Financial Performance Picks Up Pace
- Uno Minda posted strong Q2FY23 results with consolidated net sales rising 46% YoY to ₹2,877 crore
- EBIDTA was up 55% at ₹318 crore with margins expanding 140 bps to 12.3% from 11.9%
- Net profit zoomed 105% YoY to ₹225 crore
- H1FY23 EPS stands at Rs 5.40 already exceeded FY22 EPS of Rs 1.92 indicating earnings trajectory is accelerating
Healthy Growth Visibility
The company has guided for 20%+ revenue growth in FY23 along with 150-200 bps rise in EBITDA margins to 13-13.5% levels. Some positive factors aiding growth:
1. Increasing Content per Vehicle
- Uno Mind is benefiting from premiumization trend in Auto Industry
- Features like Connected Mobility, ADAS, Infotainment etc require more electronic components per vehicle
- This is driving content growth for players like Uno Minda
2. EV Opportunity Just Starting to Unfold
- Uno Minda is developing various products for EVs like DC-DC converter, BMS, controllers etc
- Has tied up with Tier 1 battery manufacturers in India to make battery management systems
- EV revenue contribution is currently small at 2-3% but set to rapidly scale up in coming years
3. Strong Order Pipeline of ₹19,000 Crore
The company has a strong order book of over ₹19,000 crore to be executed over next 5 years. This gives healthy revenue visibility looking ahead.

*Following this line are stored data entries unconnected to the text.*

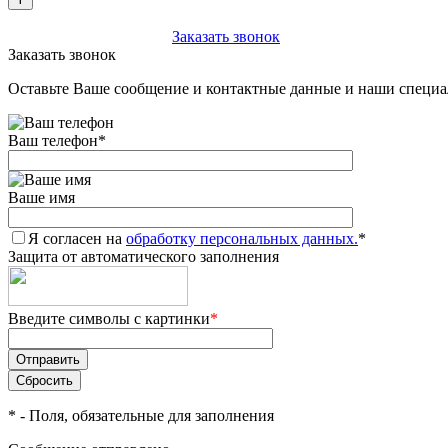
+7 (903) 112-25-77
Заказать звонок
Заказать звонок
Оставьте Ваше сообщение и контактные данные и наши специа
Ваш телефон
*
Ваше имя
Я согласен на
обработку персональных данных.
*
Защита от автоматического заполнения
Введите символы с картинки
*
*
- Поля, обязательные для заполнения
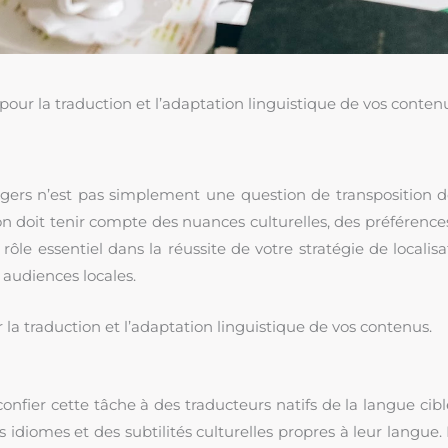
pour la traduction et l’adaptation linguistique de vos conten
gers n’est pas simplement une question de transposition 
ion doit tenir compte des nuances culturelles, des préférence
le essentiel dans la réussite de votre stratégie de localisa
 audiences locales.
 la traduction et l’adaptation linguistique de vos contenus.
onfier cette tâche à des traducteurs natifs de la langue cibl
idiomes et des subtilités culturelles propres à leur langue.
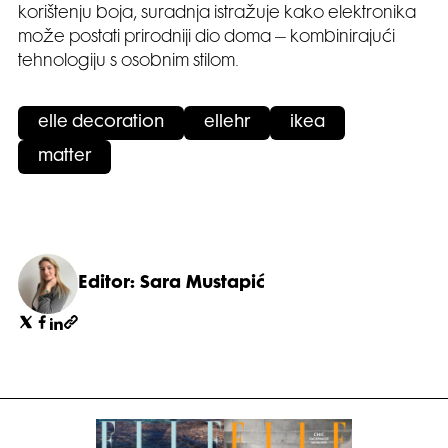
korištenju boja, suradnja istražuje kako elektronika
može postati prirodniji dio doma – kombinirajući
tehnologiju s osobnim stilom.
elle decoration
ellehr
ikea
matter
Editor: Sara Mustapić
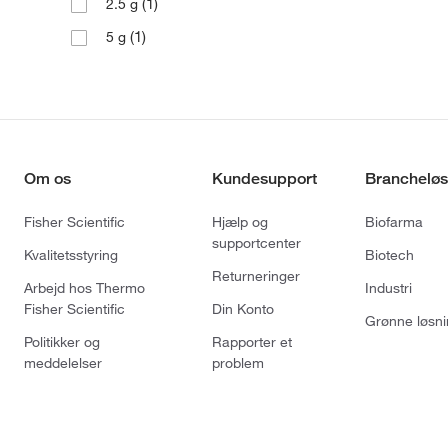
(1)
2.5 g
(1)
5 g
Om os
Kundesupport
Brancheløs
Fisher Scientific
Hjælp og
Biofarma
supportcenter
Kvalitetsstyring
Biotech
Returneringer
Arbejd hos Thermo
Industri
Fisher Scientific
Din Konto
Grønne løsni
Politikker og
Rapporter et
meddelelser
problem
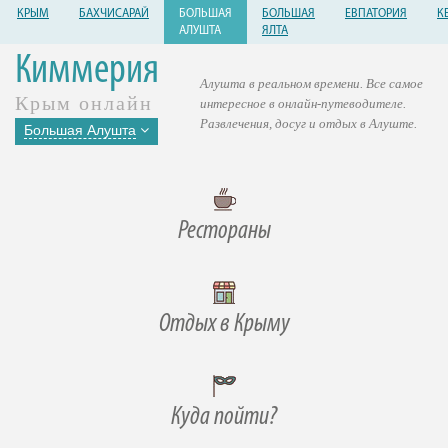
КРЫМ
БАХЧИСАРАЙ
БОЛЬШАЯ
БОЛЬШАЯ
ЕВПАТОРИЯ
К
АЛУШТА
ЯЛТА
Киммерия
Алушта в реальном времени. Все самое
Крым онлайн
интересное в онлайн-путеводителе.
Развлечения, досуг и отдых в Алуште.
Большая Алушта
Рестораны
Отдых в Крыму
Куда пойти?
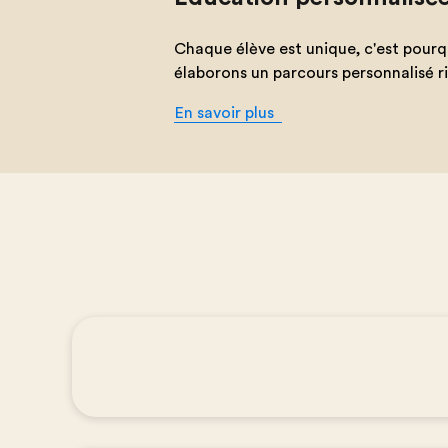
Chaque élève est unique, c'est pourq
élaborons un parcours personnalisé ri
En savoir plus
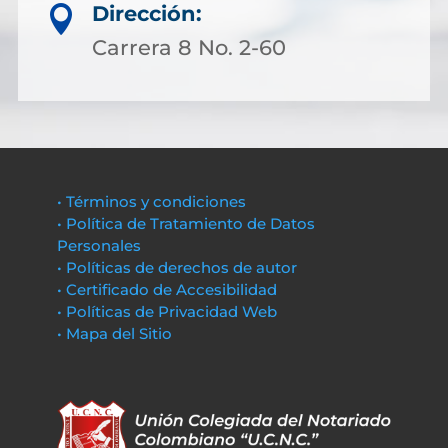
Dirección:

Carrera 8 No. 2-60
• Términos y condiciones
• Política de Tratamiento de Datos
Personales
• Políticas de derechos de autor
• Certificado de Accesibilidad
• Políticas de Privacidad Web
• Mapa del Sitio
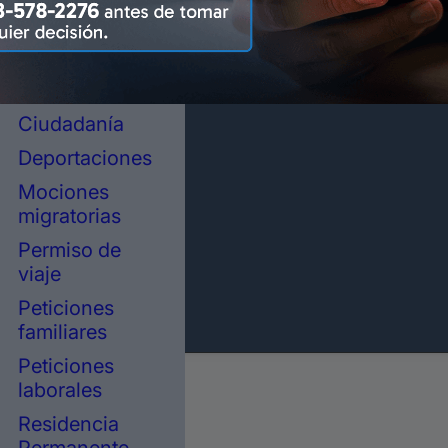
representación
legal en
inmigración
Asilo político
Ciudadanía
Deportaciones
Mociones
migratorias
Permiso de
viaje
Peticiones
familiares
Peticiones
laborales
Residencia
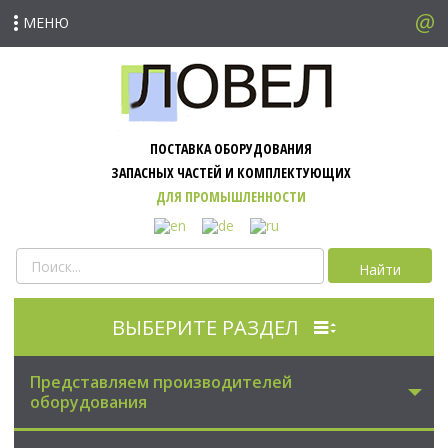
МЕНЮ
ПОСТАВКА ОБОРУДОВАНИЯ
ЗАПАСНЫХ ЧАСТЕЙ И КОМПЛЕКТУЮЩИХ
ДЛЯ ПРОМЫШЛЕННОСТИ
Найти
ВЫБЕРИТЕ РАЗДЕЛ
Представляем производителей
оборудования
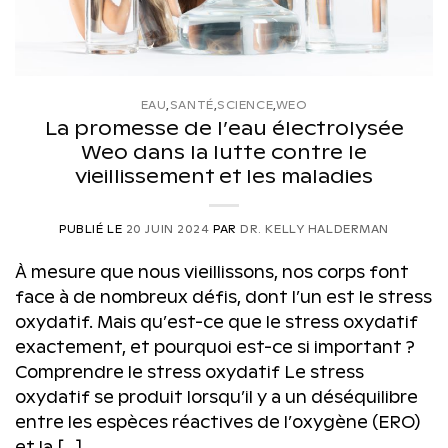
EAU
,
SANTÉ
,
SCIENCE
,
WEO
La promesse de l’eau électrolysée
Weo dans la lutte contre le
vieillissement et les maladies
PUBLIÉ LE
20 JUIN 2024
PAR
DR. KELLY HALDERMAN
À mesure que nous vieillissons, nos corps font
face à de nombreux défis, dont l’un est le stress
oxydatif. Mais qu’est-ce que le stress oxydatif
exactement, et pourquoi est-ce si important ?
Comprendre le stress oxydatif Le stress
oxydatif se produit lorsqu’il y a un déséquilibre
entre les espèces réactives de l’oxygène (ERO)
et la […]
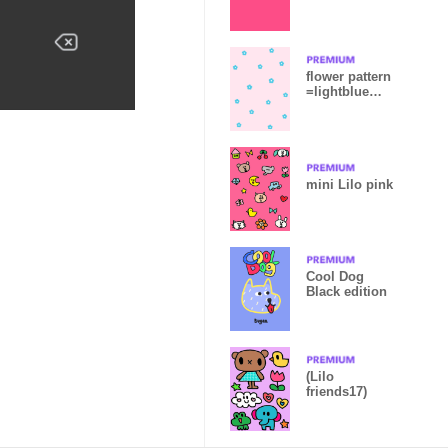
flower pattern
=lightblue
pink=
mini Lilo pink
Cool Dog
Black edition
(Lilo
friends17)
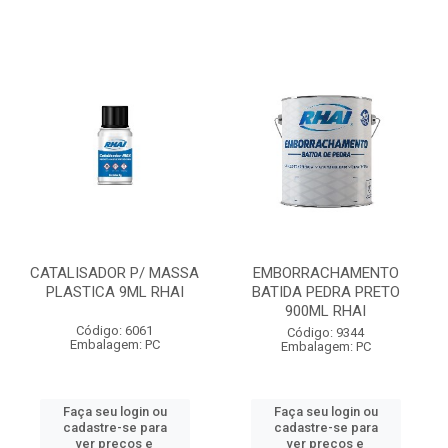
CATALISADOR P/ MASSA
EMBORRACHAMENTO
PLASTICA 9ML RHAI
BATIDA PEDRA PRETO
900ML RHAI
Código: 6061
Código: 9344
Embalagem: PC
Embalagem: PC
Faça seu login ou
Faça seu login ou
cadastre-se para
cadastre-se para
ver preços e
ver preços e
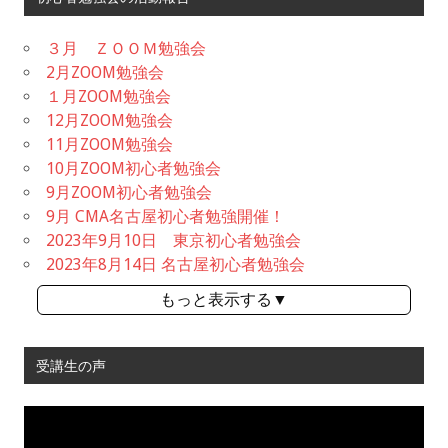
３月 ＺＯＯＭ勉強会
2月ZOOM勉強会
１月ZOOM勉強会
12月ZOOM勉強会
11月ZOOM勉強会
10月ZOOM初心者勉強会
9月ZOOM初心者勉強会
9月 CMA名古屋初心者勉強開催！
2023年9月10日 東京初心者勉強会
2023年8月14日 名古屋初心者勉強会
もっと表示する▼
受講生の声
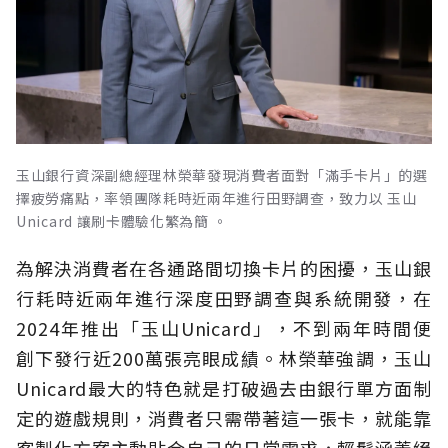
玉山銀行資深副總經理林榮華發現消費者面對「滿手卡片」的選
擇疲勞痛點，率領團隊耗時近兩年進行田野調查，致力以 玉山
Unicard 讓刷卡體驗化繁為簡 。
為解決消費者在各通路間切換卡片的困擾，玉山銀
行耗時近兩年進行深度田野調查與系統開發，在
2024年推出「玉山Unicard」，不到兩年時間便
創下發行近200萬張亮眼成績。林榮華強調，玉山
Unicard最大的特色就是打破過去由銀行單方面制
定的遊戲規則，消費者只需帶著這一張卡，就能靠
客製化方案主動貼合自己的日常需求，輕鬆涵蓋絕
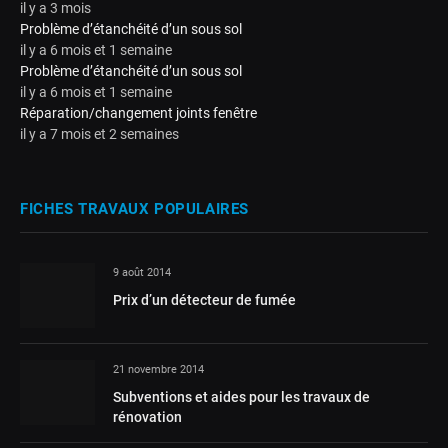
il y a 3 mois
Problème d’étanchéité d’un sous sol
il y a 6 mois et 1 semaine
Problème d’étanchéité d’un sous sol
il y a 6 mois et 1 semaine
Réparation/changement joints fenêtre
il y a 7 mois et 2 semaines
FICHES TRAVAUX POPULAIRES
9 août 2014
Prix d’un détecteur de fumée
21 novembre 2014
Subventions et aides pour les travaux de
rénovation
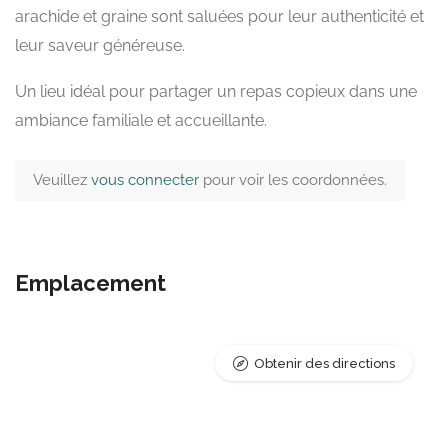
arachide et graine sont saluées pour leur authenticité et
leur saveur généreuse.
Un lieu idéal pour partager un repas copieux dans une
ambiance familiale et accueillante.
Veuillez
vous connecter
pour voir les coordonnées.
Emplacement
Obtenir des directions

Valuations Turning Attractive
- Uno Minda is currently trading at P/E of 46x FY23E EPS of Rs 14.5 and 34x FY24E EPS of Rs 19.5
- While valuations look slightly expensive compared to other auto ancillary stocks, the premium is justified given UMIL’s market leadership, strong growth outlook and higher RoE track record
- Also, P/E valuations have moderated from peak multiples of nearly 70x reached in 2021
- EV/EBIDTA has also cooled off from 30x+ levels to around 18x now making risk-reward favorable
Technically Speaking…
On the weekly charts, we can observe:
- The stock has given a clear breakout above long term resistance trendline in place since 2018
- After a throwback to breakout zone, the stock rebounded last week and has closed at highest level since May 2022
- This price action validates the breakout and signals resumption of primary uptrend
- Key technical indicators like RSI have generated buy signals on weekly charts pointing to strength building up
The stock is currently placed at a crucial support zone around ₹655-660 levels having the confluence of:
- 50 Week EMA
- 61.8% Fibonacci Retracement of the previous up move (₹433-694)
Any bounce from current levels can be used as buying opportunity for a retest of all-time highs around ₹750.
Concluding Thoughts
- Uno Minda seems to be back in growth orbit after pandemic-induced slowdown as industry volumes recover
- Margin improvement plans and strong order book provides healthy earnings growth visibility
- Technically, the stock has generated a buying signal after breaking out from long term resistance zone
- While valuations seem stretched, growth prospects justify premium multiples
- Auto sector outlook turning positive amid scrappage policy, EV adoption provides structural tailwinds
Hence, Uno Minda stock can be accumulated at current levels for a price target of ₹727-755 over the next 3-6 months time frame. Maintain stop loss at ₹625 on closing basis.